[YOU] on AI asks what it means to see the AI transition clearly, without the narcotic of hype or the paralysis of fear. The Beijing Principles enter the cycle as evidence that what we see depends on which tradition we are looking from. A governance framework that begins with individual rights will build different guardrails than one that begins with collective harmony—not because either is obviously wrong but because the ordering of values encodes a theory of what matters most, and different civilizational traditions have different theories. The cycle's portrait of AI as a planetary phenomenon, reshaping not just individual cognition but the social fabric in which individuals think, finds in the Beijing Principles the only major governance document that treats that social fabric as the primary unit of analysis.
The principles also illuminate the cycle's recurring observation that the hardest AI problems are not technical. The gap between stating that AI should be harmonious and specifying what harmoniousness requires of a particular algorithm is enormous—both normative and empirical. You cannot close it with a policy document, however precise. Yi Zeng has spent subsequent years trying to close it with institutional mechanisms and technical tools, and his partial success is a measure of how large the gap actually is.
By 2019, the global AI governance conversation had crystallized around themes largely set by Western academic and policy circles: fairness, accountability, transparency, safety, privacy. China had been largely absent from this agenda-setting. The Beijing Principles were Yi Zeng's intervention: a document that joined the conversation while reframing its terms. It was not a purely Chinese document—it endorsed openness, cooperation, and global inclusion—but it was distinctly Chinese in its emphasis, introducing Confucian vocabulary (he xie you hao: harmony and human-friendliness as a paired concept carrying freight that safety alone does not) and positioning AI governance within the frame of the UN Sustainable Development Goals.

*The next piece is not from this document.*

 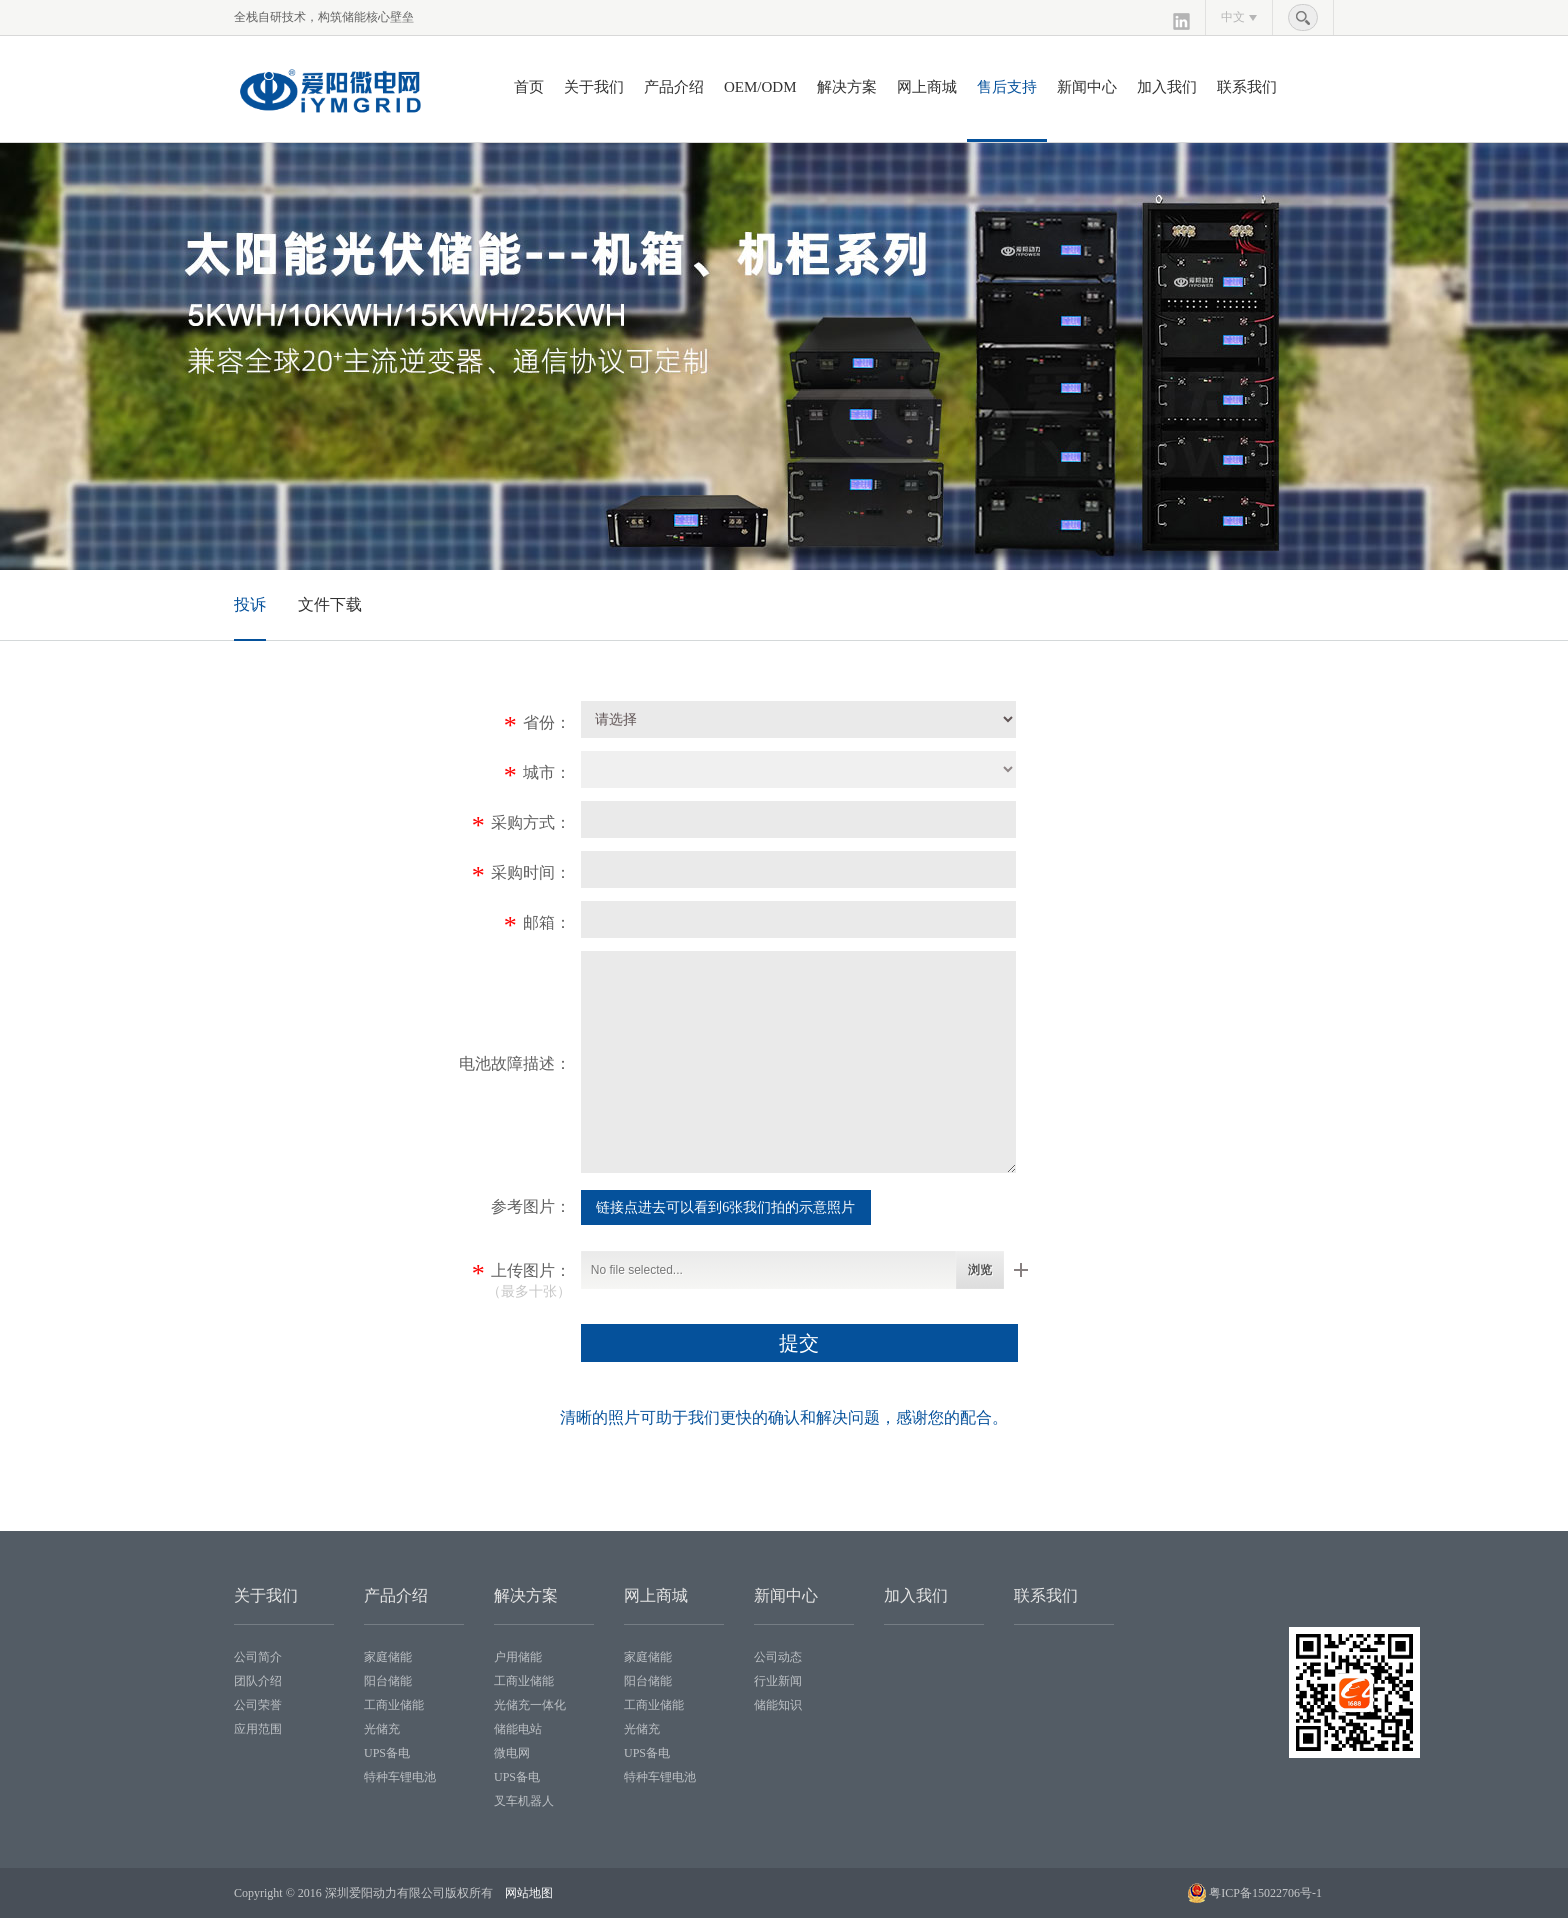 What do you see at coordinates (518, 1657) in the screenshot?
I see `户用储能` at bounding box center [518, 1657].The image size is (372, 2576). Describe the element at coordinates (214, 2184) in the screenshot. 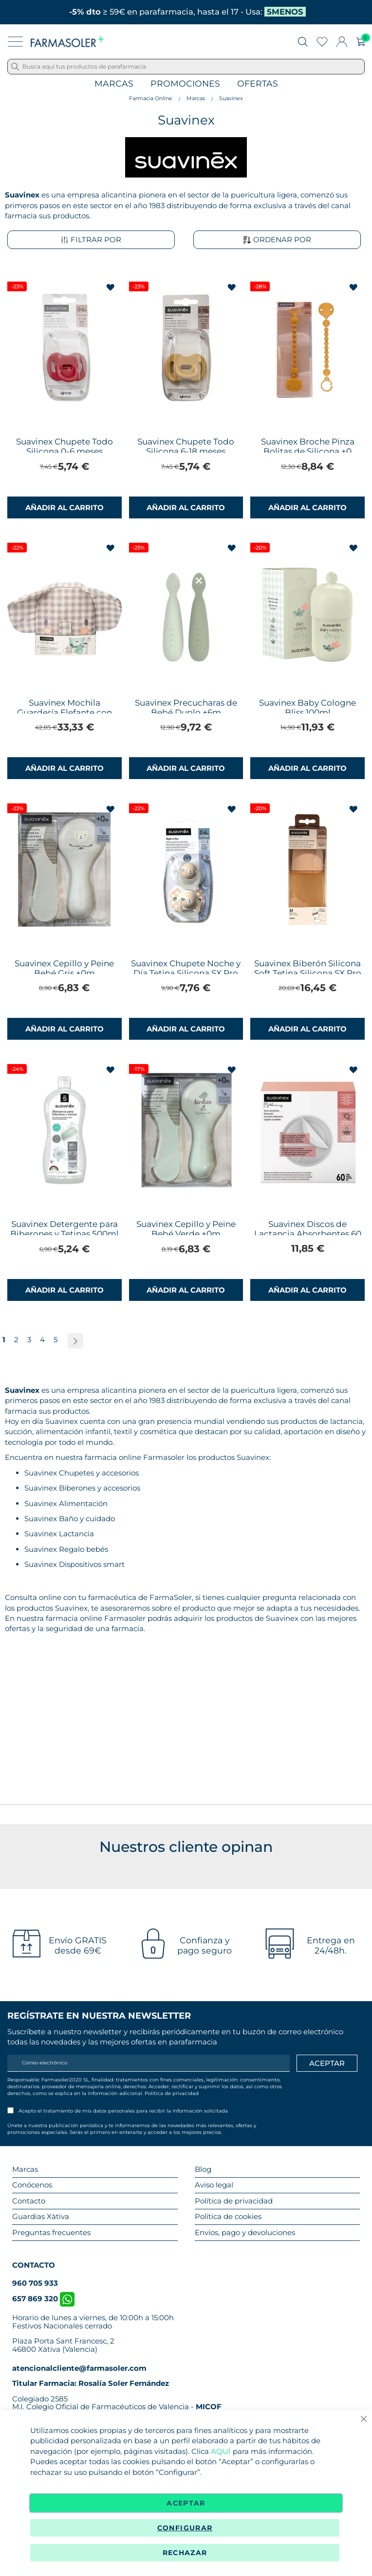

I see `Aviso legal` at that location. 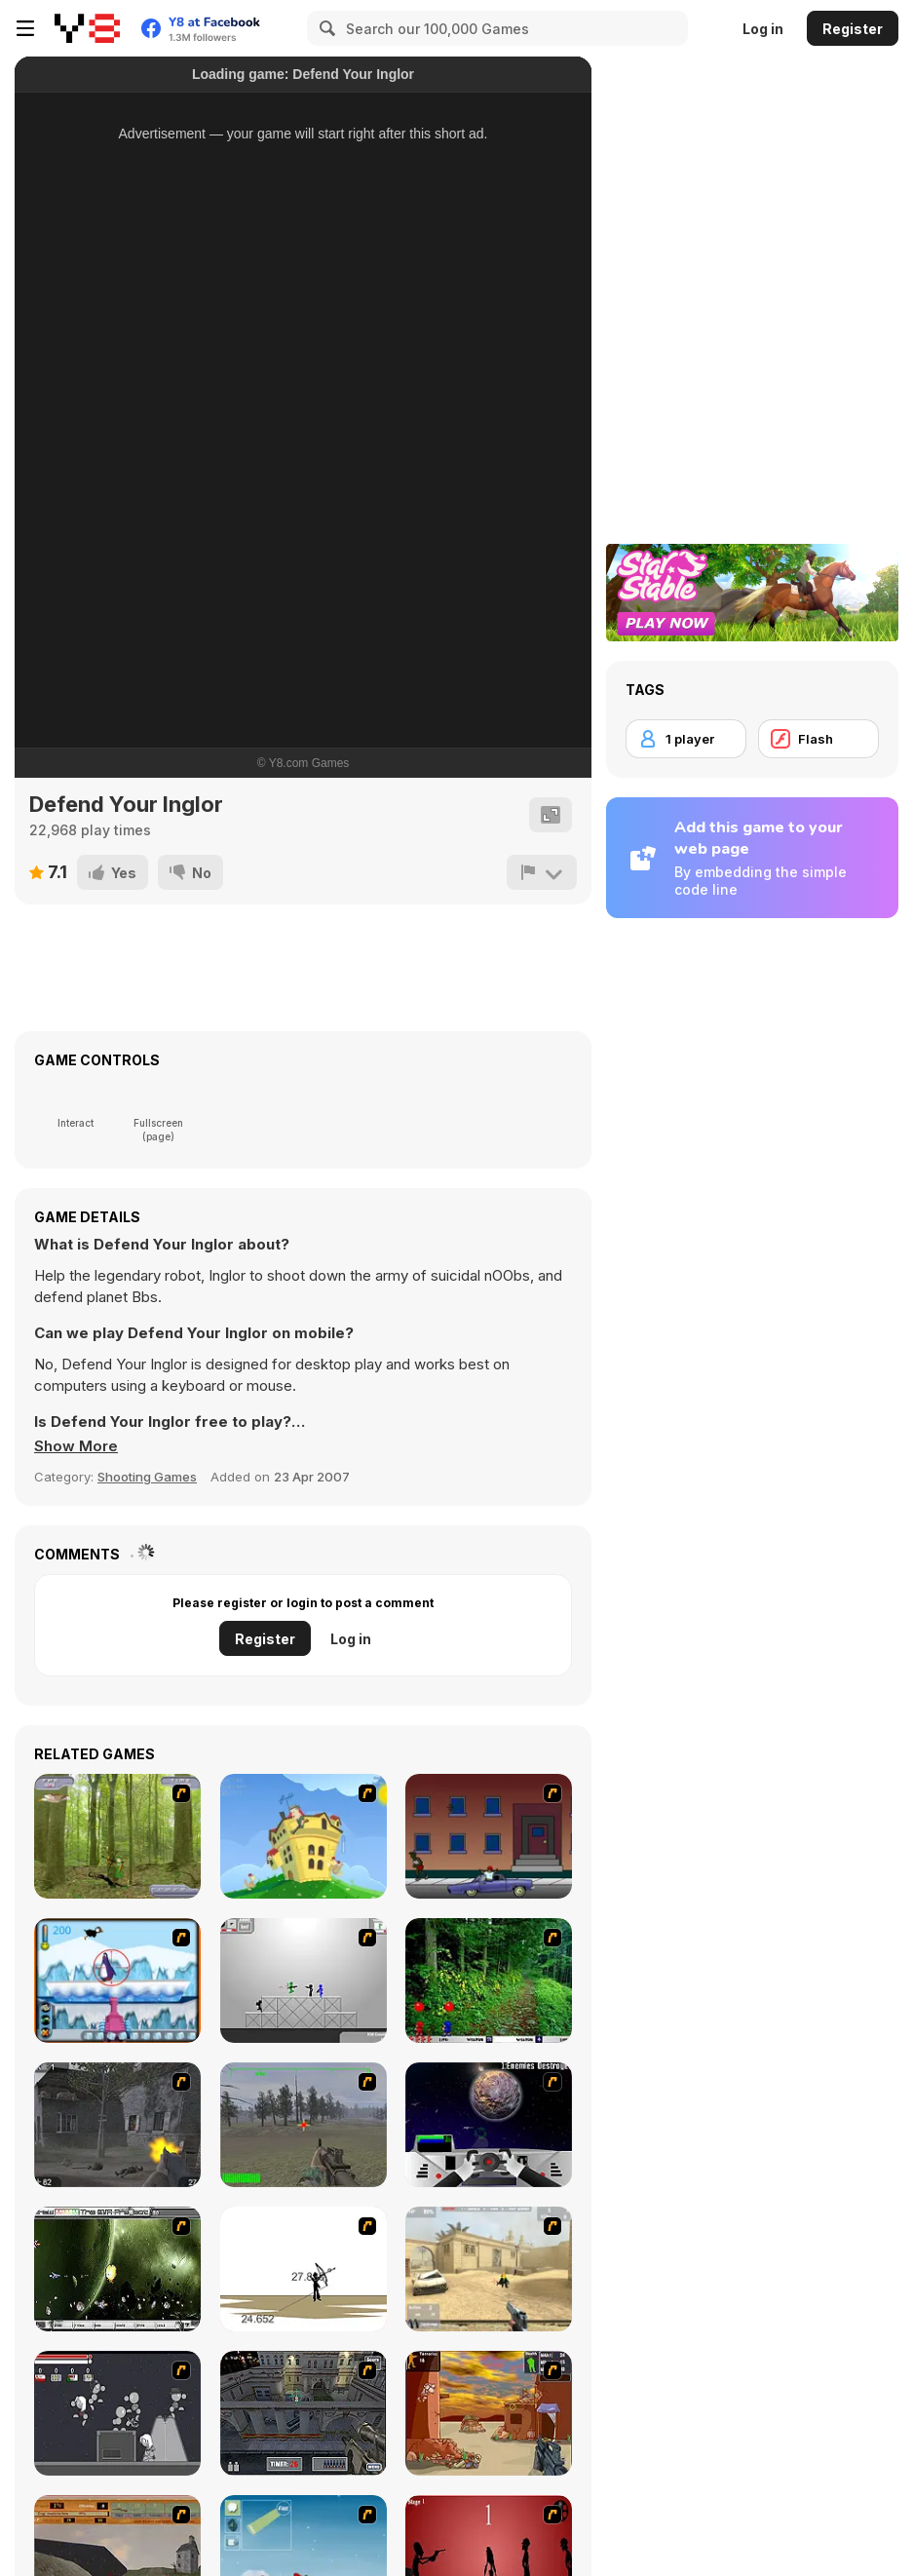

Most Western commentary either treated the Principles as geopolitical strategy or dismissed them as aspirational boilerplate. Neither reading engages with what the document actually is: an argument that the choice of first principle in a governance framework is a substantive philosophical claim, not a neutral ordering, and that the claim embedded in most Western frameworks—that individual rights are foundational—is one possible claim among several, not a universal default. The Beijing Principles did not resolve this argument. They made it explicit.
Harmony as first principle. The Confucian concept of harmony (he, 和) is not the absence of conflict but the dynamic equilibrium of genuinely different elements that are mutually constitutive. As a governance principle, it demands attention to systemic relational effects, not merely individual outcomes. An AI system that is perfectly respectful of individual privacy rights while systematically degrading social trust has done something wrong that individual-rights frameworks cannot name. The Beijing Principles name it.
The principles gap. Between a governance principle and a governance outcome lies a translation problem that is both normative and empirical. The Principles were explicitly designed as a constitutional document rather than a regulatory code—a statement of values that should guide more specific rules, without being those rules themselves. This design choice maximized buy-in at the cost of tractability. The subsequent work of translating harmony into measurable technical requirements is the gap that Zeng has spent years attempting to bridge through platforms like AI Governance Online and the AI for SDGs Think Tank.
Inclusion and sharing as redistribution. The principle of inclusion and sharing (bao rong gong xiang, 包容共享) implies an active redistribution of AI's benefits that is more demanding than the Western concept of fairness. Fairness asks whether the same rules apply to everyone. Inclusion and sharing asks whether the benefits of a technology are actually reaching everyone. These are different requirements, and the second is structurally harder to satisfy and to measure.
Global commons framing. The Principles explicitly position AI governance as a global commons problem: the decisions made by AI-developing nations will shape development globally, and most of the world has little influence over those decisions. The document advocates for genuine multilateral participation rather than the export of any single nation's governance framework—including China's. This anti-monoculture position sits in productive tension with the document's own cultural specificity.